For pulling a coverage report out of a CI pod or pushing a fixture in, kubectl cp is the quick path. It relies on tar being present in the container.

What it does

kubectl cp streams files between local paths and a pod:path target. Under the hood it runs tar in the container, so the container image must contain a tar binary.
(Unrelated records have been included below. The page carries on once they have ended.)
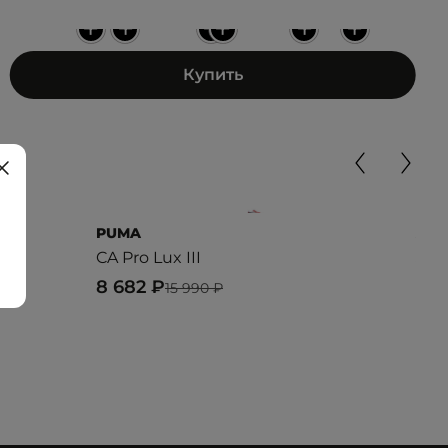
+
+
+
+
+
+
Купить
PUMA
ANT
CA Pro Lux III
JOU
8 682 ₽
5 1
15 990 ₽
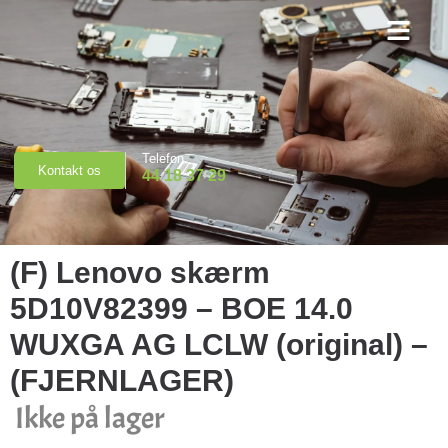
Priser & Booking
Telefon
Kontakt os
44 18 37 29
(F) Lenovo skærm
5D10V82399 – BOE 14.0
WUXGA AG LCLW (original) –
(FJERNLAGER)
Ikke på lager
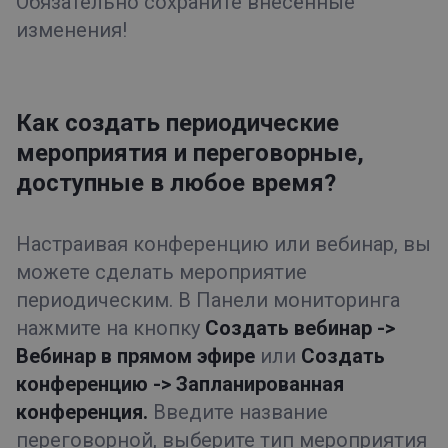
Обязательно сохраните внесённые
изменения!
Как создать периодические
мероприятия и переговорные,
доступные в любое время?
Настраивая конференцию или вебинар, вы
можете сделать мероприятие
периодическим. В Панели мониторинга
нажмите на кнопку
Создать вебинар
->
Вебинар в прямом эфире
или
Создать
конференцию -> Запланированная
конференция.
Введите название
переговорной, выберите тип мероприятия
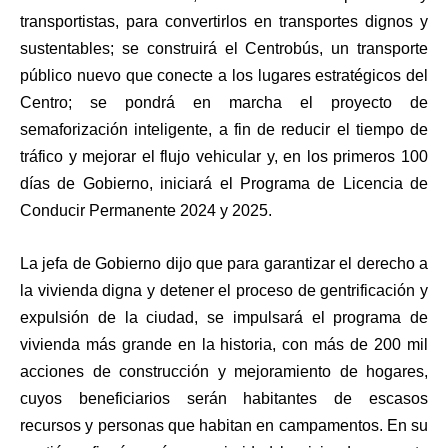
transportistas, para convertirlos en transportes dignos y
sustentables; se construirá el Centrobús, un transporte
público nuevo que conecte a los lugares estratégicos del
Centro; se pondrá en marcha el proyecto de
semaforización inteligente, a fin de reducir el tiempo de
tráfico y mejorar el flujo vehicular y, en los primeros 100
días de Gobierno, iniciará el Programa de Licencia de
Conducir Permanente 2024 y 2025.
La jefa de Gobierno dijo que para garantizar el derecho a
la vivienda digna y detener el proceso de gentrificación y
expulsión de la ciudad, se impulsará el programa de
vivienda más grande en la historia, con más de 200 mil
acciones de construcción y mejoramiento de hogares,
cuyos beneficiarios serán habitantes de escasos
recursos y personas que habitan en campamentos. En su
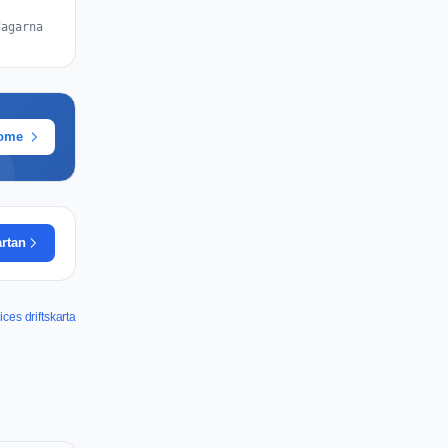
dagarna
rome
artan
ces driftskarta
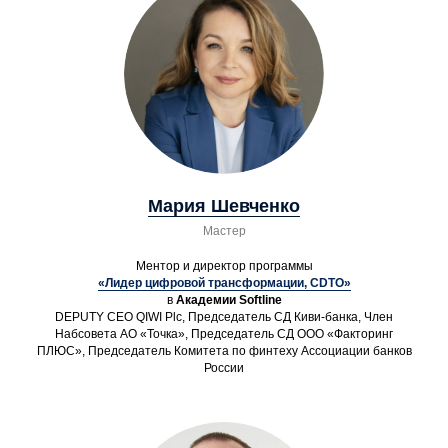
Мария Шевченко
Мастер
Ментор и директор программы
«Лидер цифровой трансформации, CDTO»
в
Академии Softline
DEPUTY CEO QIWI Plc, Председатель СД Киви-банка, Член
Набсовета АО «Точка», Председатель СД ООО «Факторинг
ПЛЮС», Председатель Комитета по финтеху Ассоциации банков
России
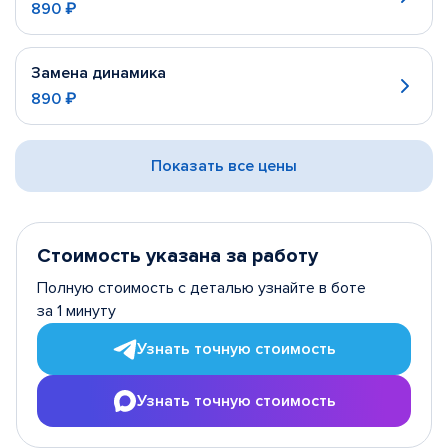
890 ₽
Замена динамика
890 ₽
Показать все цены
Стоимость указана за работу
Полную стоимость с деталью узнайте в боте
за 1 минуту
Узнать точную стоимость
Узнать точную стоимость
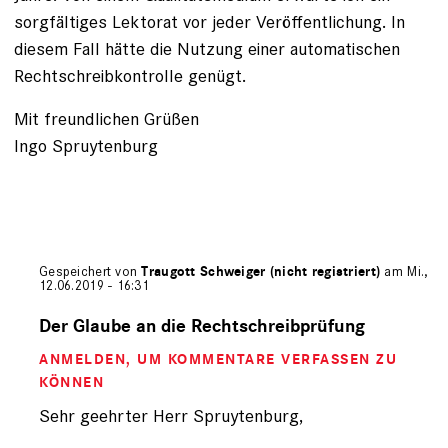
sorgfältiges Lektorat vor jeder Veröffentlichung. In
diesem Fall hätte die Nutzung einer automatischen
Rechtschreibkontrolle genügt.
Mit freundlichen Grüßen
Ingo Spruytenburg
Gespeichert von
Traugott Schweiger (nicht registriert)
am Mi.,
12.06.2019 - 16:31
Antwort
auf
Der Glaube an die Rechtschreibprüfung
von
ANMELDEN
, UM KOMMENTARE VERFASSEN ZU
Ingo
Spruytenburg
KÖNNEN
(nicht
Sehr geehrter Herr Spruytenburg,
registriert)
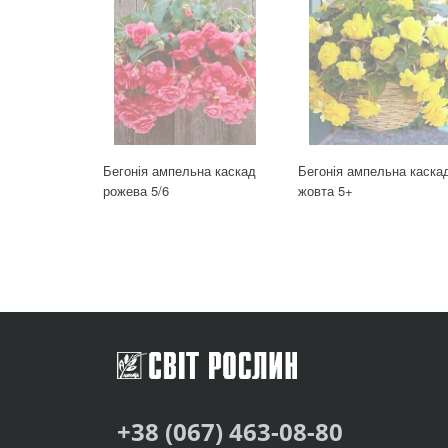
Бегонія ампельна каскад
Бегонія ампельна каска
рожева 5/6
жовта 5+
+38 (067) 463-08-80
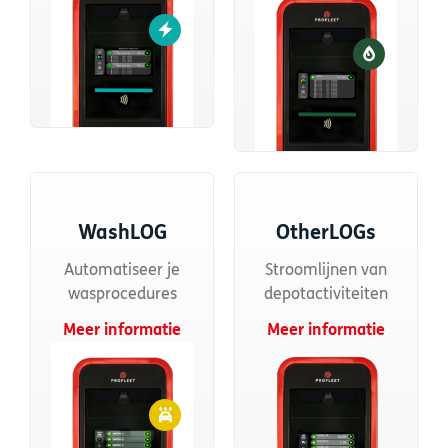
WashLOG
OtherLOGs
Automatiseer je
Stroomlijnen van
wasprocedures
depotactiviteiten
Meer informatie
Meer informatie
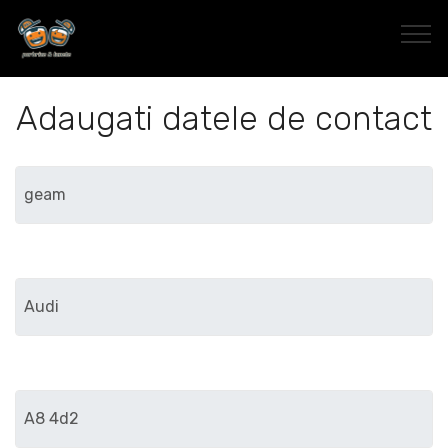
Adaugati datele de contact
Marca
Modelul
Pod paths use namespace/pod:/path and you select a container with -c.

Common usage

Terminal
# local -> pod
kubectl cp ./fixtures.json mypod:/tmp/fixtures.json
# pod -> local
kubectl cp mypod:/var/log/app.log ./app.log
# specify namespace and container
kubectl cp data/pod-x:/out/report.xml ./report.xml -c runner

Options

Flag / SyntaxWhat it does
<src> <pod>:<path>Copy a local source into the pod
<pod>:<path> <dest>Copy from the pod to local
<ns>/<pod>:<path>Include the namespace in the target
-c, --containerContainer in a multi-container pod
--retries=<n>Retry on transient stream errors (newer kubectl)

In CI

kubectl cp needs tar in the container; distroless or scratch images will not work. Prefer absolute paths and avoid leading / weirdness: a warning about removing a leading slash is normal. For large or critical artifacts, an init/sidecar that writes to a shared volume is more robust than cp.

Common errors in CI

"error: ... tar: not found" or "executable file not found in $PATH" means the container has no tar; bake one in or use a different image. "error: unable to upgrade connection: container not found" means a wrong container name or the pod restarted mid-copy. "lost connection to pod" on big files means the stream timed out; retry or move smaller chunks.